By default, yes. LSSI Article 22.2 requires consent for all non-essential cookies. However, since January 2024, the AEPD allows an exemption for audience measurement cookies that meet six strict conditions: first-party only, no cross-site tracking, no data sharing, no cross-referencing, 13-month cookie lifespan, and 25-month data retention. If your analytics tool meets all six, you do not need consent (but you must inform users).

What is the AEPD's analytics cookie exemption?

Published in January 2024 as a companion guide to the main cookie guidelines, it allows audience measurement without consent if the data is aggregated, first-party, not shared with third parties, not used for cross-site tracking, and retained for no more than 25 months. When using an external analytics provider, additional contractual safeguards are required. Standard Google Analytics does not qualify.

Can I use analytics without consent in Spain?

Yes, through two paths. First: qualify for the AEPD's analytics exemption (strict conditions, see above). Second: use analytics that do not store anything on the user's device. Server-side processing of HTTP request data falls outside LSSI Article 22 entirely. Cookieless analytics tools that avoid cookies, fingerprinting, and cross-site tracking operate without triggering the consent requirement.

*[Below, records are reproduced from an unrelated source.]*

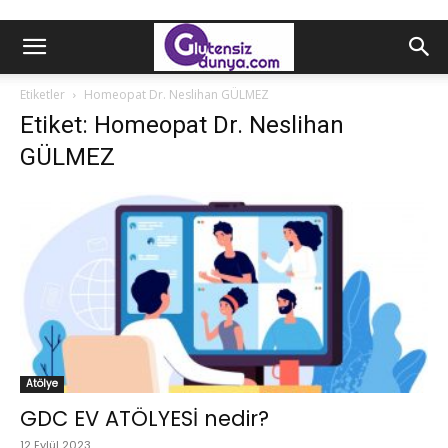
Etiketler
Homeopat Dr. Neslihan GÜLMEZ
Etiket: Homeopat Dr. Neslihan
GÜLMEZ
Atölye
GDC EV ATÖLYESİ nedir?
12 Eylül 2023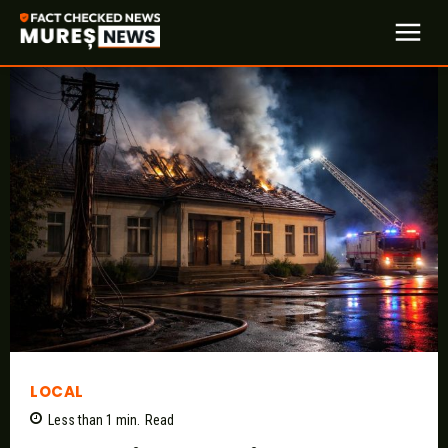
LOCAL
Less than 1
min.
Read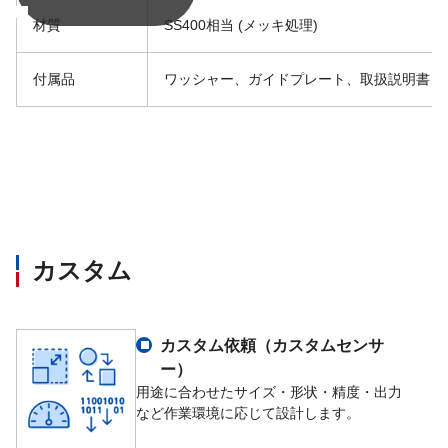
材質
SS400相当 (メッキ処理)
付属品
ワッシャー、ガイドプレート、取扱説明書
カスタム
カスタム依頼（カスタムセンサ
ー）
用途に合わせたサイズ・形状・精度・出力
など作業環境に応じて設計します。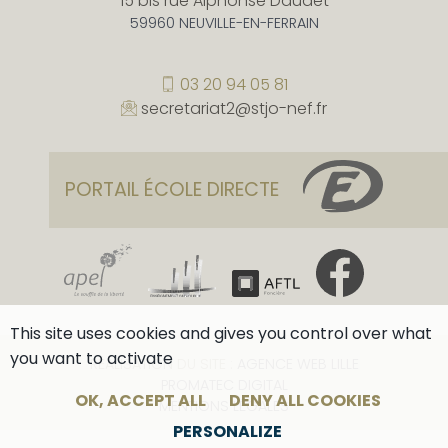
15 bis rue Alphonse Daudet
59960 NEUVILLE-EN-FERRAIN
03 20 94 05 81
secretariat2@stjo-nef.fr
PORTAIL ÉCOLE DIRECTE
This site uses cookies and gives you control over what
you want to activate
RÉALISATION DU SITE :
AGENCE WEB LILLE
PROMATEC DIGITAL
OK, ACCEPT ALL
DENY ALL COOKIES
MENTIONS LÉGALES
PERSONALIZE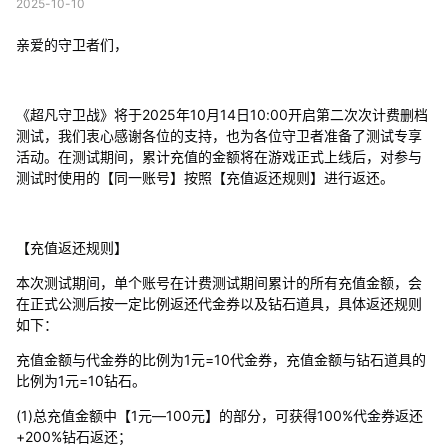
2025-10-10
亲爱的守卫者们，
《超凡守卫战》将于2025年10月14日10:00开启第二次次计费删档
测试，我们衷心感谢各位的支持，也为各位守卫者准备了测试专享
活动。在测试期间，累计充值的金额将在游戏正式上线后，对参与
测试时使用的【同一账号】按照【充值返还规则】进行返还。
【充值返还规则】
本次测试期间，单个账号在计费测试期间累计的所有充值金额，会
在正式公测后按一定比例返还代金券以及钻石道具，具体返还规则
如下：
充值金额与代金券的比例为1元=10代金券，充值金额与钻石道具的
比例为1元=10钻石。
(1)总充值金额中【1元—100元】的部分，可获得100%代金券返还
+200%钻石返还；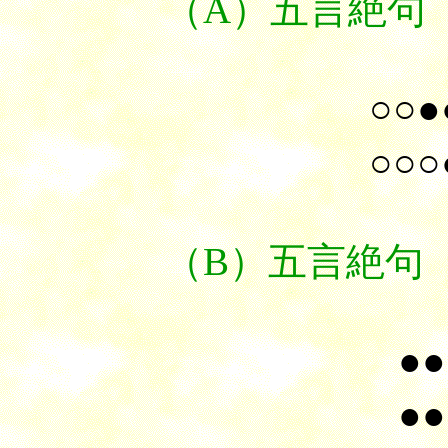
（A）五言絶句（
○○●
○○○
（B）五言絶句（
●●
●●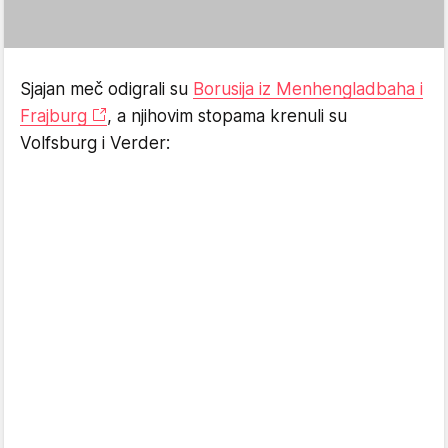
Sjajan meč odigrali su
Borusija iz Menhengladbaha i
Frajburg
, a njihovim stopama krenuli su
Volfsburg i Verder: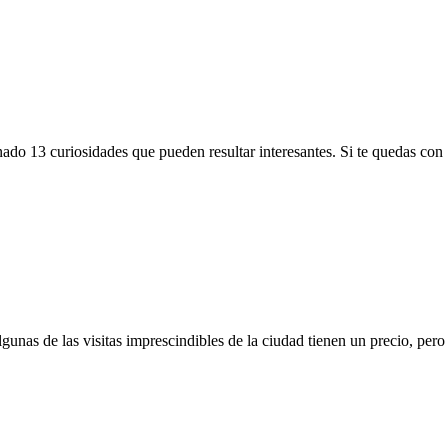
ado 13 curiosidades que pueden resultar interesantes. Si te quedas con
unas de las visitas imprescindibles de la ciudad tienen un precio, pero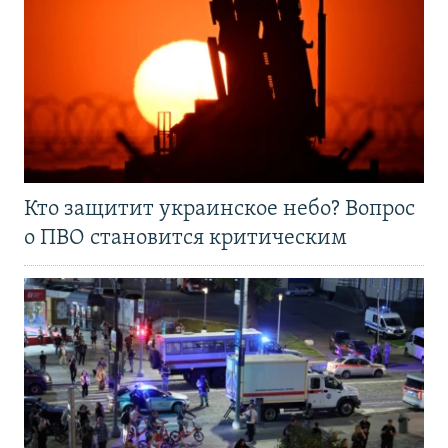
Кто защитит украинское небо? Вопрос
о ПВО становится критическим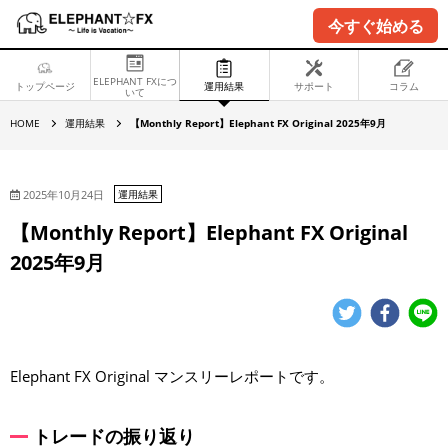
今すぐ始める
ELEPHANT FXにつ
トップページ
運用結果
サポート
コラム
いて
【
HOME
運用結果
【Monthly Report】Elephant FX Original 2025年9月
M
o
n
t
h
2025年10月24日
運用結果
l
y
【Monthly Report】Elephant FX Original
R
e
2025年9月
p
o
r
t
】
E
l
e
Elephant FX Original マンスリーレポートです。
p
h
a
n
t
トレードの振り返り
F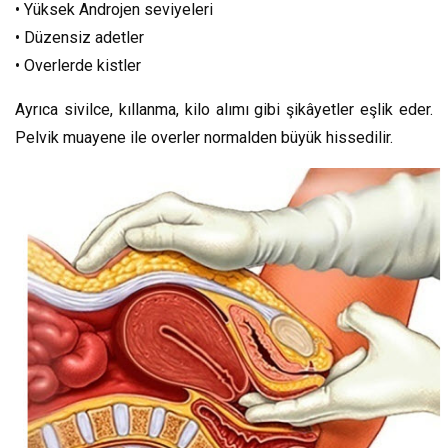
• Yüksek Androjen seviyeleri
• Düzensiz adetler
• Overlerde kistler
Ayrıca sivilce, kıllanma, kilo alımı gibi şikâyetler eşlik eder.
Pelvik muayene ile overler normalden büyük hissedilir.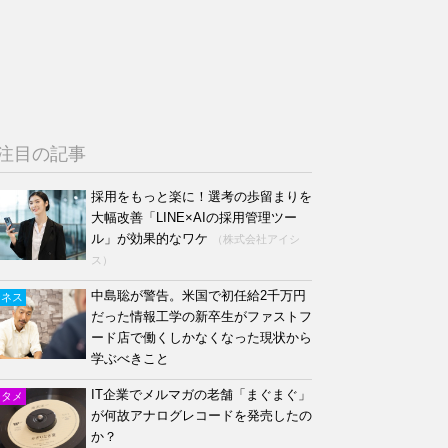
注目の記事
採用をもっと楽に！選考の歩留まりを
大幅改善「LINE×AIの採用管理ツー
ル」が効果的なワケ
（株式会社アイシ
ス）
中島聡が警告。米国で初任給2千万円
ジネス
だった情報工学の新卒生がファストフ
ード店で働くしかなくなった現状から
学ぶべきこと
IT企業でメルマガの老舗「まぐまぐ」
ンタメ
が何故アナログレコードを発売したの
か？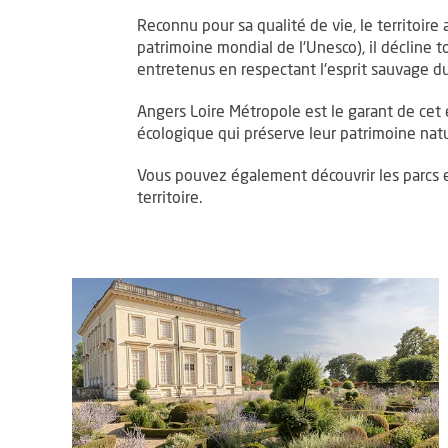
Reconnu pour sa qualité de vie, le territoire
patrimoine mondial de l'Unesco), il décline 
entretenus en respectant l'esprit sauvage du
Angers Loire Métropole est le garant de cet 
écologique qui préserve leur patrimoine natu
Vous pouvez également découvrir les parcs 
territoire.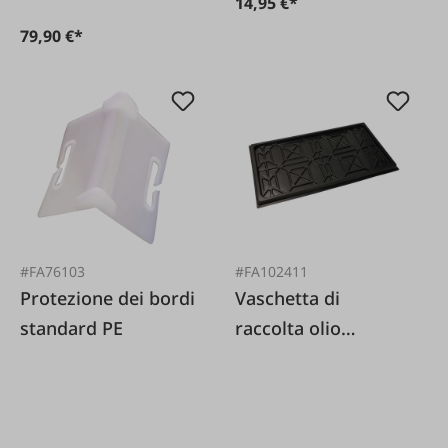
14,95 €*
79,90 €*
#FA76103
#FA102411
Protezione dei bordi
Vaschetta di
standard PE
raccolta olio
1000x600x40 mm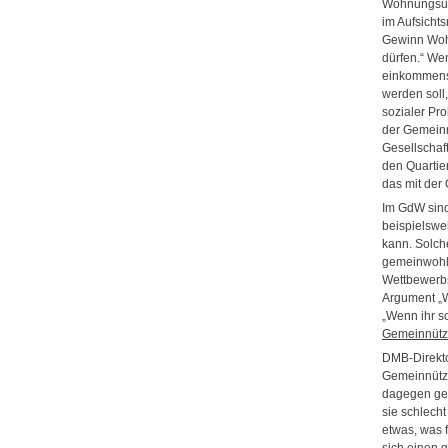
Wohnungsun
im Aufsichts
Gewinn Wo
dürfen.“ We
einkommens
werden soll,
sozialer Pr
der Gemein
Gesellschaf
den Quartie
das mit der
Im GdW sind
beispielswe
kann. Solch
gemeinwohlo
Wettbewerbs
Argument „Wi
„Wenn ihr sc
Gemeinnützi
DMB-Direkto
Gemeinnützi
dagegen gew
sie schlech
etwas, was f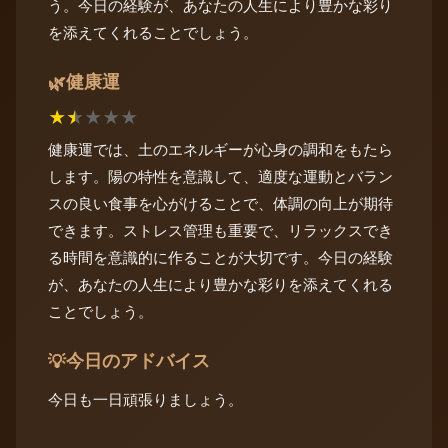
う。今日の経験が、あなたの人生により豊かな彩り
を添えてくれることでしょう。
健康運
🌿
★
★
★
★
★
健康運では、土のエネルギーが心身の調和をもたら
します。陽の特性を意識して、適度な運動とバラン
スの良い食事を心がけることで、体調の向上が期待
できます。ストレス管理も重要で、リラックスでき
る時間を意識的に作ることが大切です。今日の経験
が、あなたの人生により豊かな彩りを添えてくれる
ことでしょう。
今日のアドバイス
💡
今日も一日頑張りましょう。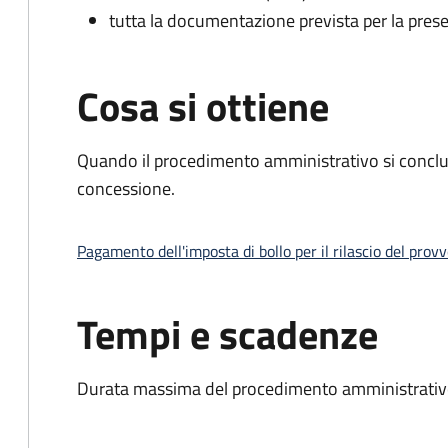
tutta la documentazione prevista per la prese
Cosa si ottiene
Quando il procedimento amministrativo si conclu
concessione.
Pagamento dell'imposta di bollo per il rilascio del prov
Tempi e scadenze
Durata massima del procedimento amministrativo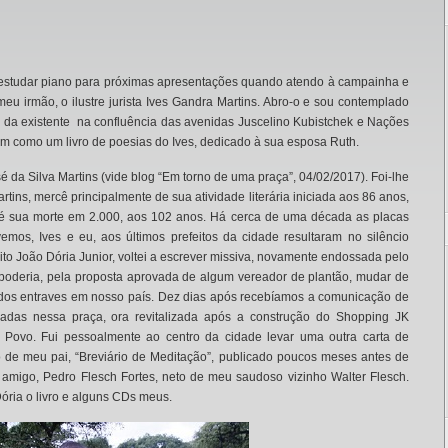
 estudar piano para próximas apresentações quando atendo à campainha e
eu irmão, o ilustre jurista Ives Gandra Martins. Abro-o e sou contemplado
a da existente na confluência das avenidas Juscelino Kubistchek e Nações
m como um livro de poesias do Ives, dedicado à sua esposa Ruth.
é da Silva Martins (vide blog “Em torno de uma praça”, 04/02/2017). Foi-lhe
tins, mercê principalmente de sua atividade literária iniciada aos 86 anos,
até sua morte em 2.000, aos 102 anos. Há cerca de uma década as placas
mos, Ives e eu, aos últimos prefeitos da cidade resultaram no silêncio
to João Dória Junior, voltei a escrever missiva, novamente endossada pelo
 poderia, pela proposta aprovada de algum vereador de plantão, mudar de
 dos entraves em nosso país. Dez dias após recebíamos a comunicação de
adas nessa praça, ora revitalizada após a construção do Shopping JK
 Povo. Fui pessoalmente ao centro da cidade levar uma outra carta de
ro de meu pai, “Breviário de Meditação”, publicado poucos meses antes de
 amigo, Pedro Flesch Fortes, neto de meu saudoso vizinho Walter Flesch.
ória o livro e alguns CDs meus.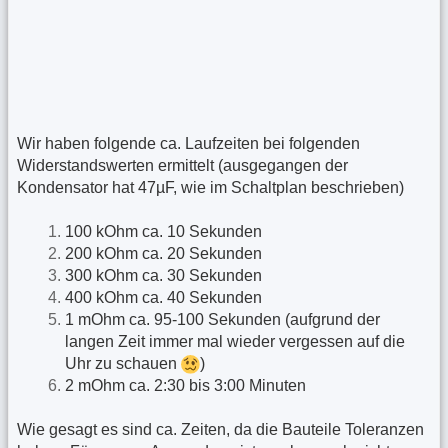
Wir haben folgende ca. Laufzeiten bei folgenden
Widerstandswerten ermittelt (ausgegangen der
Kondensator hat 47µF, wie im Schaltplan beschrieben)
100 kOhm ca. 10 Sekunden
200 kOhm ca. 20 Sekunden
300 kOhm ca. 30 Sekunden
400 kOhm ca. 40 Sekunden
1 mOhm ca. 95-100 Sekunden (aufgrund der
langen Zeit immer mal wieder vergessen auf die
Uhr zu schauen
)
2 mOhm ca. 2:30 bis 3:00 Minuten
Wie gesagt es sind ca. Zeiten, da die Bauteile Toleranzen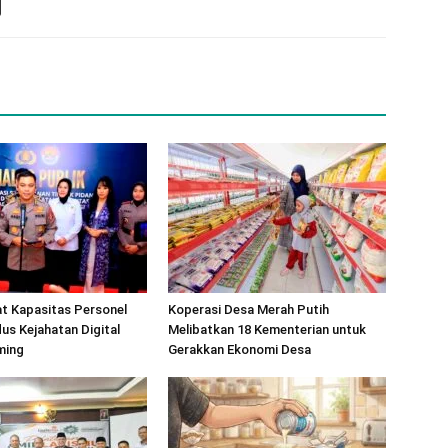
at Kapasitas Personel
Koperasi Desa Merah Putih
s Kejahatan Digital
Melibatkan 18 Kementerian untuk
ming
Gerakkan Ekonomi Desa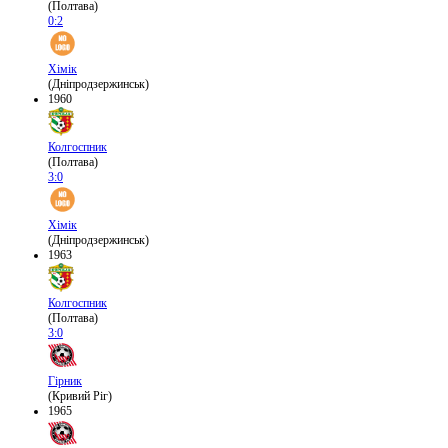
(Полтава)
0:2
Хімік
(Дніпродзержинськ)
1960
Колгоспник
(Полтава)
3:0
Хімік
(Дніпродзержинськ)
1963
Колгоспник
(Полтава)
3:0
Гірник
(Кривий Ріг)
1965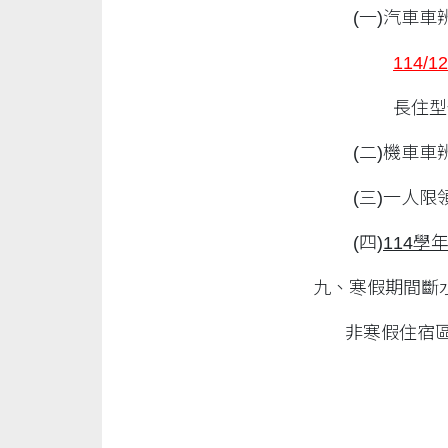
(一)汽車
114/12
長住型
(二)機車
(三)一人
(四)
114
學
九、寒假期間斷
非寒假住宿區域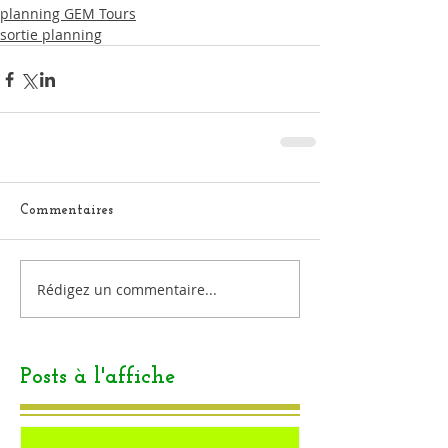
planning GEM Tours
sortie planning
Commentaires
Rédigez un commentaire...
Posts à l'affiche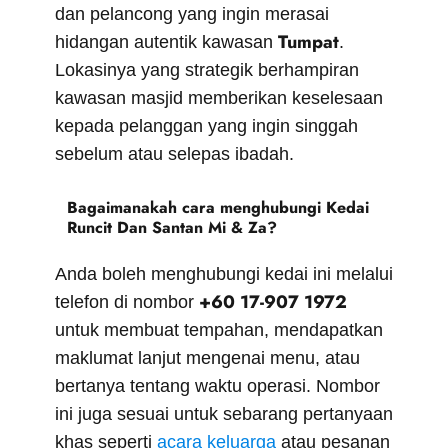
dan pelancong yang ingin merasai
Tumpat
hidangan autentik kawasan
.
Lokasinya yang strategik berhampiran
kawasan masjid memberikan keselesaan
kepada pelanggan yang ingin singgah
sebelum atau selepas ibadah.
Bagaimanakah cara menghubungi Kedai
Runcit Dan Santan Mi & Za?
Anda boleh menghubungi kedai ini melalui
+60 17-907 1972
telefon di nombor
untuk membuat tempahan, mendapatkan
maklumat lanjut mengenai menu, atau
bertanya tentang waktu operasi. Nombor
ini juga sesuai untuk sebarang pertanyaan
khas seperti
acara keluarga
atau pesanan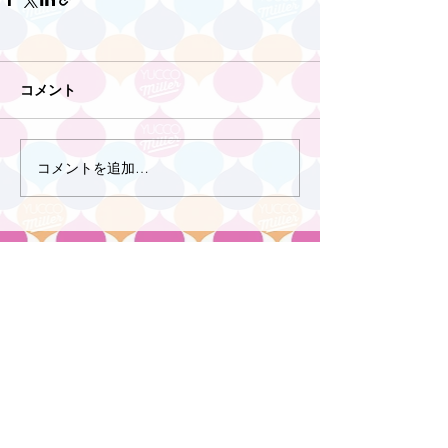
コメント
コメントを追加…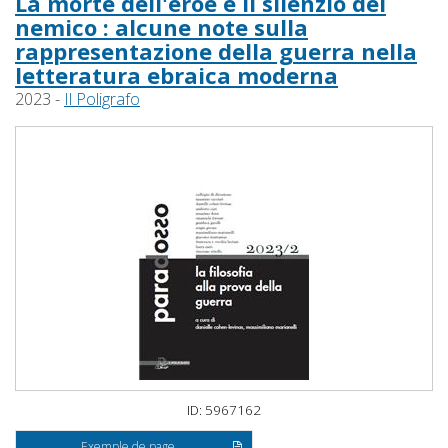
La morte dell'eroe e il silenzio del
nemico : alcune note sulla
rappresentazione della guerra nella
letteratura ebraica moderna
2023 -
Il Poligrafo
ID: 5967162
Exemple de page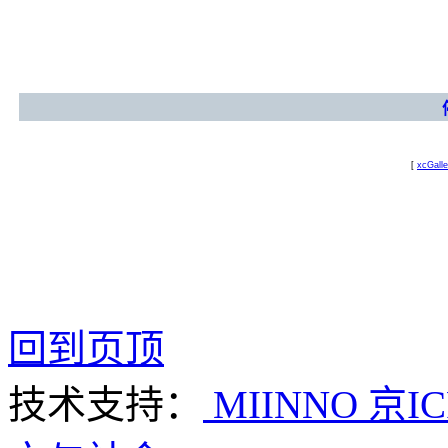
[
xcGalle
回到页顶
技术支持：
MIINNO
京IC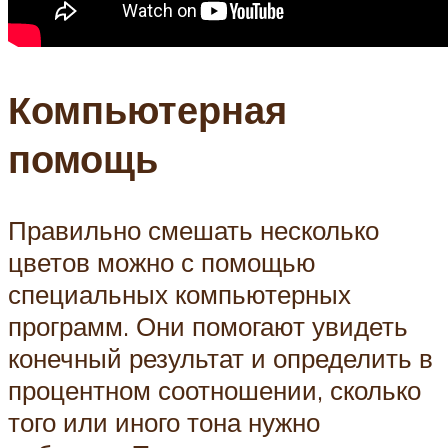
Компьютерная
помощь
Правильно смешать несколько
цветов можно с помощью
специальных компьютерных
программ. Они помогают увидеть
конечный результат и определить в
процентном соотношении, сколько
того или иного тона нужно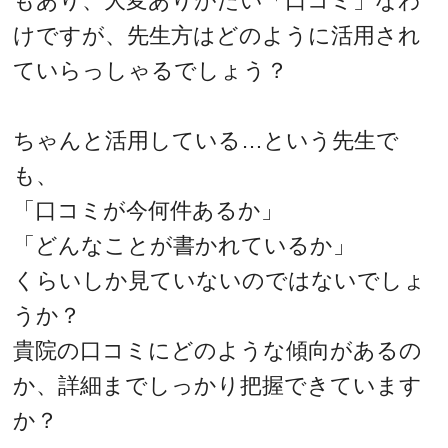
もあり、大変ありがたい「口コミ」なわ
けですが、先生方はどのように活用され
ていらっしゃるでしょう？
ちゃんと活用している…という先生で
も、
「口コミが今何件あるか」
「どんなことが書かれているか」
くらいしか見ていないのではないでしょ
うか？
貴院の口コミにどのような傾向があるの
か、詳細までしっかり把握できています
か？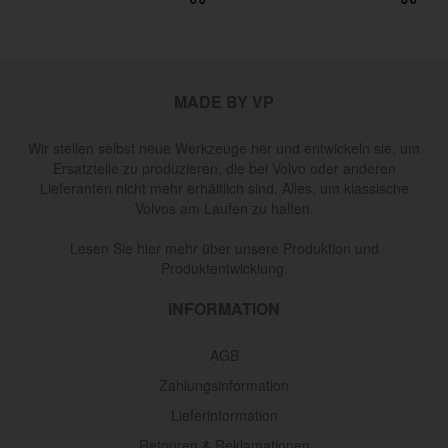
MADE BY VP
Wir stellen selbst neue Werkzeuge her und entwickeln sie, um
Ersatzteile zu produzieren, die bei Volvo oder anderen
Lieferanten nicht mehr erhältlich sind. Alles, um klassische
Volvos am Laufen zu halten.
Lesen Sie hier mehr über unsere Produktion und
Produktentwicklung.
INFORMATION
AGB
Zahlungsinformation
Lieferinformation
Retouren & Reklamationen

How much can the AEPD fine for cookie violations?

Under LSSI Article 22.2, cookie violations are classified as minor infractions with fines up to EUR 30,000. Serious infractions carry fines up to EUR 150,000, and very serious infractions up to EUR 600,000. If the violation also breaches the GDPR (processing personal data without a legal basis), fines up to EUR 20 million or 4% of global turnover can apply. Recent examples: EUR 90,000 for cookies persisting after rejection, EUR 3,000 for analytics cookies without consent.

Does the Digital Omnibus Act affect Spain?

The EU's Digital Omnibus proposal would create an EU-wide analytics exemption for aggregated, first-party audience measurement. Spain is effectively already aligned through the AEPD's January 2024 exemption, so the practical impact would be minimal. The bigger change: Germany and Belgium, which currently have no comparable cookie-based analytics exemption, would be required to allow one. Adoption is unlikely before 2027. The new GDPR-integrated cookie rules would be directly applicable, superseding Spain's LSSI framework.

What is the LOPDGDD?

Spain's Organic Law 3/2018 on the Protection of Personal Data and Guarantee of Digital Rights. It implements the GDPR in Spain and adds a unique Title X establishing digital rights: the right to digital disconnection from work, digital wills, net neutrality, digital education, workplace surveillance limits, and internet access as a legal right. It also sets the age of consent for data processing at 14 (a pending bill would raise it to 16 in digital contexts).